Quelle particolari orecchie d'acciaio erano state acciuffate il giorno prima da una delle ultime mocciose che Klab aveva condotto al rifugio, Miky, dietro ordine del vecchiaccio e per il divertimento dei suoi amici. La bambina le aveva trovate nel bosco confinante con Lyede'arya, riuscendo a bloccarle con l'aiuto degli altri mocciosi e portandole al cospetto del vecchio la sera stessa. Lya non sapeva ancora molto a riguardo – non rivolgeva mai parole di troppo a Klab, nonostante tutti gli anni trascorsi tra i mocciosi... aveva però sentito dire che quelle particolari orecchie d'acciaio sarebbero state vendute a un ricco collezionista proveniente dalla Costa, dove animali come quelli erano semplicemente impossibili da trovare.

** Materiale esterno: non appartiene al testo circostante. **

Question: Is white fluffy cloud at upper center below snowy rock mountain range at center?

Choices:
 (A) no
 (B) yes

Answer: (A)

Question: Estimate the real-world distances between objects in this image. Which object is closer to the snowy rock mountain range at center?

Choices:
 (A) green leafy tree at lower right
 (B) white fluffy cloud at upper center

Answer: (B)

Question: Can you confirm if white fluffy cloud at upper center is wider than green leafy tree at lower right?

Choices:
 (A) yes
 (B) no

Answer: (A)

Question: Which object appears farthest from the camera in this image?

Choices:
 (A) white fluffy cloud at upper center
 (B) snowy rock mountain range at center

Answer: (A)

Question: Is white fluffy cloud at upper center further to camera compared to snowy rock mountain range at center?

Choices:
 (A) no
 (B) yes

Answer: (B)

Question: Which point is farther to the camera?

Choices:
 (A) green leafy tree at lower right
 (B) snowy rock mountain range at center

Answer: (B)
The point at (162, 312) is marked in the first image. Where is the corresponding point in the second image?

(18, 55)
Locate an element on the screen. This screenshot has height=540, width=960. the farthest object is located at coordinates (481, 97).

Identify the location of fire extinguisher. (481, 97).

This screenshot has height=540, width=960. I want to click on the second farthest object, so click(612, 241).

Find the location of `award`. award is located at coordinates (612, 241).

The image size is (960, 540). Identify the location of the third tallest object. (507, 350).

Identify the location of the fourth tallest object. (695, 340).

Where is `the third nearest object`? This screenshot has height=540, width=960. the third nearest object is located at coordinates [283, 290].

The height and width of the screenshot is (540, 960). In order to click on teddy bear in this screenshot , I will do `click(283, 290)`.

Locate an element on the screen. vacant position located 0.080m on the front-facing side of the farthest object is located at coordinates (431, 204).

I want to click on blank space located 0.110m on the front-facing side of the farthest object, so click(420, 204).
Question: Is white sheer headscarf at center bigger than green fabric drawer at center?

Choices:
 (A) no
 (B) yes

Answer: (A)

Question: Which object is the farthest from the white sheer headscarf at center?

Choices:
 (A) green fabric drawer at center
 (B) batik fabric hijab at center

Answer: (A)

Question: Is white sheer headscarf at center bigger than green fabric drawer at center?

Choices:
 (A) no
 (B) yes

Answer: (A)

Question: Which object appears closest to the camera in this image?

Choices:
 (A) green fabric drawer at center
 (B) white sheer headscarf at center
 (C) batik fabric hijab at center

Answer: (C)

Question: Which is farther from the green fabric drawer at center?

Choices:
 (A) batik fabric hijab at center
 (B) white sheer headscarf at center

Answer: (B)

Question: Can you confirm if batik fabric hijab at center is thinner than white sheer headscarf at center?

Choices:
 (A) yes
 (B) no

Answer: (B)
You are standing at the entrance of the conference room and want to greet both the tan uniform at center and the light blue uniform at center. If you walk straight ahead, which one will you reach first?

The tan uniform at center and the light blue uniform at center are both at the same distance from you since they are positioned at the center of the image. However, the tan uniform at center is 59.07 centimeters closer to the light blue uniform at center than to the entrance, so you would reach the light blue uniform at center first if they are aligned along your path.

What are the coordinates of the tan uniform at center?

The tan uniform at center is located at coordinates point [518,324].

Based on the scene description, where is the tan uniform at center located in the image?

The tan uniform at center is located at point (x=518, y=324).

Seguivano il sangue e il metallo, le orecchie d'acciaio. Il ricordo di guerre passate, di gloria dimenticata.

Ce n'erano in abbondanza, in un regno abbandonato come il loro.

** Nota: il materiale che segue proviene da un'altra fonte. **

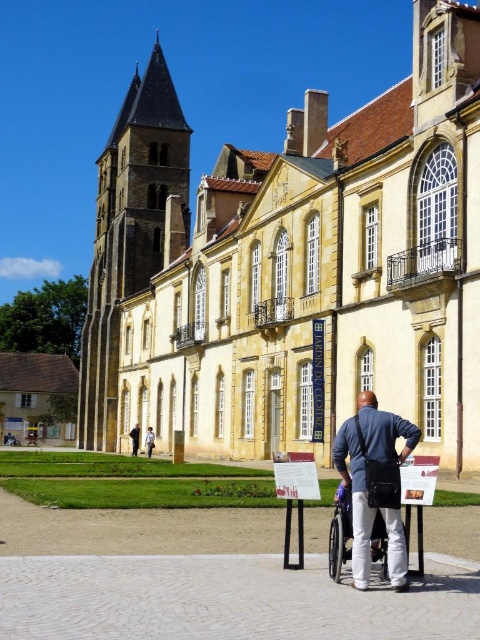 You are standing in front of the historic building complex and notice the brown wooden house at lower left and the blue shirt at center. Which object is bigger in size?

The brown wooden house at lower left is larger in size compared to the blue shirt at center. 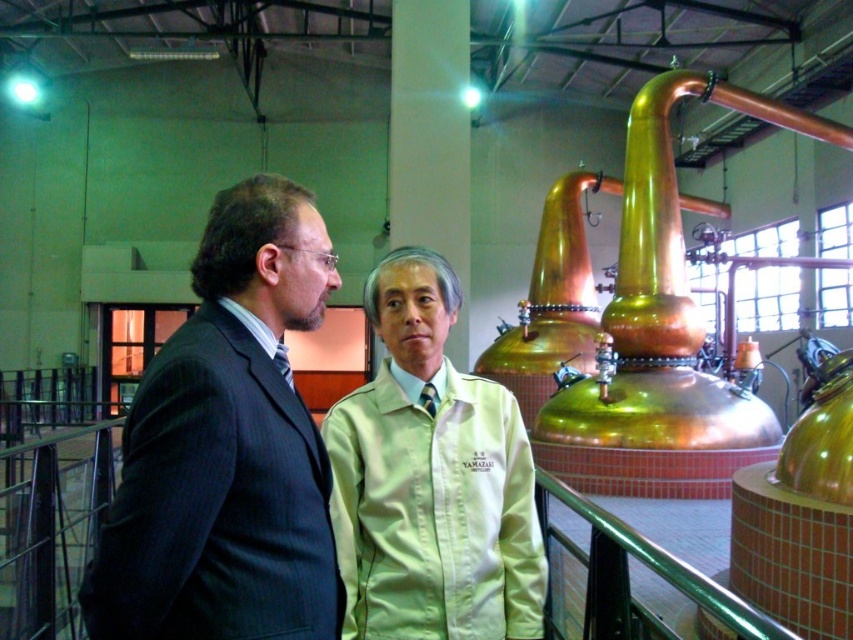 Question: Among these objects, which one is farthest from the camera?

Choices:
 (A) dark gray pinstripe suit at left
 (B) light beige fabric shirt at center

Answer: (B)

Question: Which point appears farthest from the camera in this image?

Choices:
 (A) tap(392, 557)
 (B) tap(167, 353)

Answer: (A)

Question: Among these points, which one is farthest from the camera?

Choices:
 (A) (270, 397)
 (B) (437, 625)

Answer: (B)

Question: From the image, what is the correct spatial relationship of dark gray pinstripe suit at left in relation to light beige fabric shirt at center?

Choices:
 (A) above
 (B) below

Answer: (A)

Question: Considering the relative positions of dark gray pinstripe suit at left and light beige fabric shirt at center in the image provided, where is dark gray pinstripe suit at left located with respect to light beige fabric shirt at center?

Choices:
 (A) below
 (B) above

Answer: (B)

Question: Does dark gray pinstripe suit at left have a larger size compared to light beige fabric shirt at center?

Choices:
 (A) no
 (B) yes

Answer: (A) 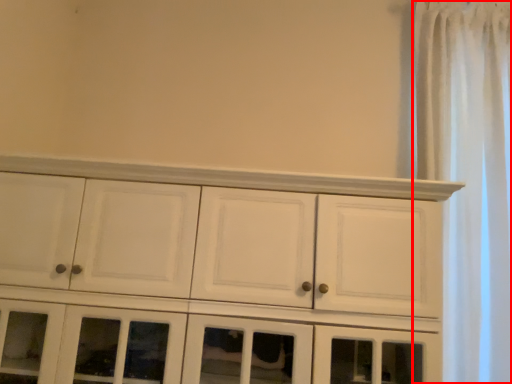 Question: From the image's perspective, where is shower curtain (annotated by the red box) located in relation to cupboard in the image?

Choices:
 (A) above
 (B) below

Answer: (A) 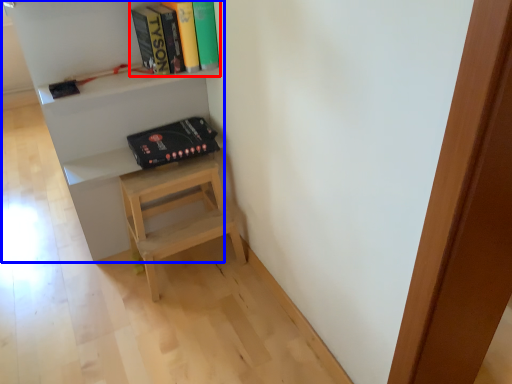 Question: Which of the following is the closest to the observer, book (highlighted by a red box) or shelf (highlighted by a blue box)?

Choices:
 (A) book
 (B) shelf

Answer: (B) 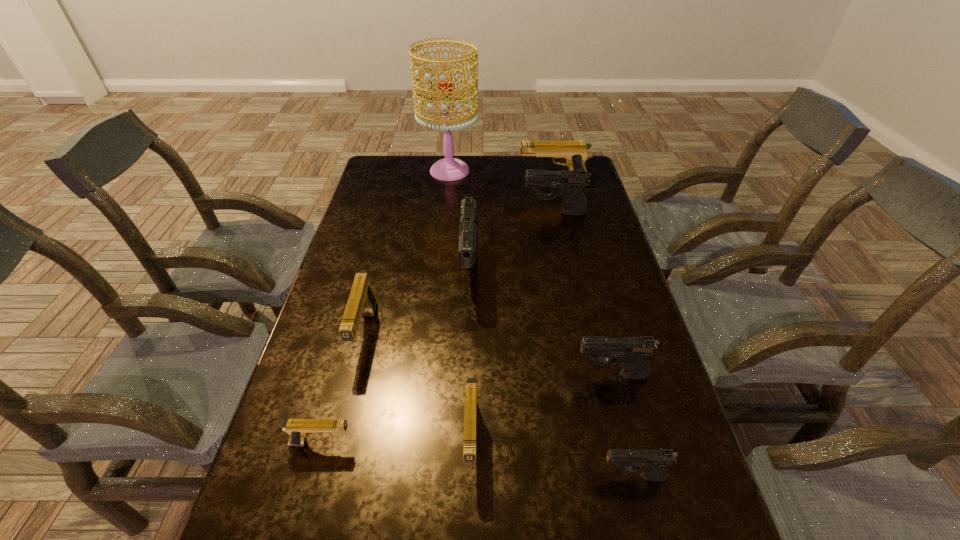 I want to click on vacant area that lies between the farthest tan pistol and the tallest object, so click(x=501, y=177).

Locate an element on the screen. Image resolution: width=960 pixels, height=540 pixels. free space between the second smallest black pistol and the second farthest pistol is located at coordinates (584, 294).

What are the coordinates of `vacant region between the shortest pistol and the third tan pistol from left to right` in the screenshot? It's located at (396, 441).

I want to click on free space between the lampshade and the smallest tan pistol, so click(x=386, y=307).

Point out which object is positioned as the sixth nearest to the second farthest black pistol. Please provide its 2D coordinates. Your answer should be formatted as a tuple, i.e. [(x, y)], where the tuple contains the x and y coordinates of a point satisfying the conditions above.

[(574, 154)]

Select which object appears as the fourth closest to the tallest object. Please provide its 2D coordinates. Your answer should be formatted as a tuple, i.e. [(x, y)], where the tuple contains the x and y coordinates of a point satisfying the conditions above.

[(361, 300)]

The width and height of the screenshot is (960, 540). I want to click on the closest pistol to the shortest object, so click(x=361, y=300).

Identify which pistol is the third closest to the nearest black pistol. Please provide its 2D coordinates. Your answer should be formatted as a tuple, i.e. [(x, y)], where the tuple contains the x and y coordinates of a point satisfying the conditions above.

[(298, 429)]

Identify which black pistol is the third nearest to the third smallest black pistol. Please provide its 2D coordinates. Your answer should be formatted as a tuple, i.e. [(x, y)], where the tuple contains the x and y coordinates of a point satisfying the conditions above.

[(654, 463)]

Identify the location of black pistol object that ranks as the second closest to the third smallest black pistol. click(632, 353). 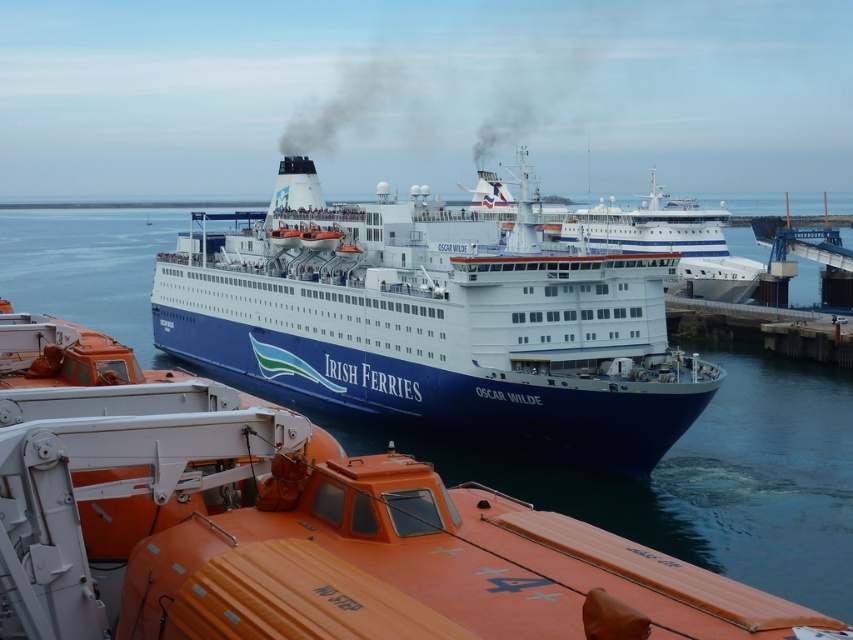 From the picture: Can you confirm if blue water at center is shorter than black smoke at center?

Yes.

Which is below, blue water at center or black smoke at center?

blue water at center is below.

Which is behind, point (840, 536) or point (650, 60)?

The point (650, 60) is more distant.

I want to click on blue water at center, so click(704, 477).

Can you confirm if blue matte ferry at center is smaller than blue water at center?

Indeed, blue matte ferry at center has a smaller size compared to blue water at center.

Who is more distant from viewer, [241,289] or [581,486]?

Point [241,289]

I want to click on blue matte ferry at center, so click(434, 324).

Locate an element on the screen. Image resolution: width=853 pixels, height=640 pixels. blue matte ferry at center is located at coordinates (434, 324).

Does blue matte ferry at center appear on the right side of black smoke at center?

Incorrect, blue matte ferry at center is not on the right side of black smoke at center.

Can you confirm if blue matte ferry at center is wider than black smoke at center?

Incorrect, blue matte ferry at center's width does not surpass black smoke at center's.

Between point (268, 285) and point (334, 125), which one is positioned in front?

Point (268, 285) is in front.

The width and height of the screenshot is (853, 640). What are the coordinates of `blue matte ferry at center` in the screenshot? It's located at (434, 324). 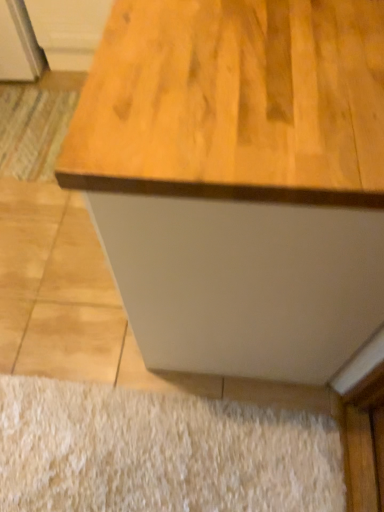 Question: Is wooden cabinet at upper left not inside white shaggy rug at lower center, which is the 2th doormat in top-to-bottom order?

Choices:
 (A) yes
 (B) no

Answer: (A)

Question: Is wooden cabinet at upper left facing towards white shaggy rug at lower center, acting as the first doormat starting from the right?

Choices:
 (A) no
 (B) yes

Answer: (B)

Question: From the image's perspective, would you say wooden cabinet at upper left is positioned over white shaggy rug at lower center, acting as the first doormat starting from the right?

Choices:
 (A) yes
 (B) no

Answer: (A)

Question: Considering the relative positions of wooden cabinet at upper left and white shaggy rug at lower center, which is the 2th doormat in top-to-bottom order, in the image provided, is wooden cabinet at upper left to the left of white shaggy rug at lower center, which is the 2th doormat in top-to-bottom order, from the viewer's perspective?

Choices:
 (A) no
 (B) yes

Answer: (B)

Question: Is wooden cabinet at upper left taller than white shaggy rug at lower center, which is the second doormat from back to front?

Choices:
 (A) yes
 (B) no

Answer: (A)

Question: Looking at the image, does white shaggy rug at lower center, which is the 2th doormat in top-to-bottom order, seem bigger or smaller compared to wooden cabinet at upper left?

Choices:
 (A) big
 (B) small

Answer: (B)

Question: Is point (34, 429) closer or farther from the camera than point (54, 11)?

Choices:
 (A) closer
 (B) farther

Answer: (A)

Lya sbadigliò, lanciando un'occhiata stanca verso la gabbia dove diversi paia di occhietti rossi erano fissi su di lei, come se avessero capito che a breve la giovane li avrebbe dovuti lasciare soli. Uno degli animali si avvicinò alle sbarre della gabbia, strofinando la testolina contro il metallo e guardando Lya con palese curiosità. Insistette finché la ragazza non allungò una mano e fece scorrere le dita sul soffice manto bianco del coniglio, soffermandosi sulle lunghe orecchie e sentendole fredde al tatto.

Pochi secondi dopo, altri animali si avvicinarono, cercando di attirare l'attenzione di Lya e prendendo a rosicchiare le sbarre. Muovevano distrattamente le orecchie, le pupille rosse puntate su di lei.

«Uno di questi giorni dovrai spiegarmi perché, quando è la mia mano che queste bestiacce vedono, la prima cosa a cui pensano è il cibo» brontolò Tok in tono annoiato, sedendosi accanto a Lya a gambe incrociate. La giovane gli lanciò un'occhiata di sbieco, vedendolo piegare la testa di lato, verso di lei; i capelli rossicci gli ricaddero sulla fronte, il sorrisetto appena accennato rispose al suo sguardo indagatore.

Lya sollevò appena un sopracciglio, mormorando: «Sarà che ti guardano in faccia e si spaventano.»

Tok ricambiò l'espressione con svogliatezza teatrale. «Oppure mi trovano gustoso. Non mi stupirebbe.» Gesticolò verso le orecchie d'acciaio, guardandole torve. «E poi devono essere animali particolarmente stupidi. Insomma, li ha catturati Miky – persino il Biondo riesce a sfuggire a quella ragazzina.»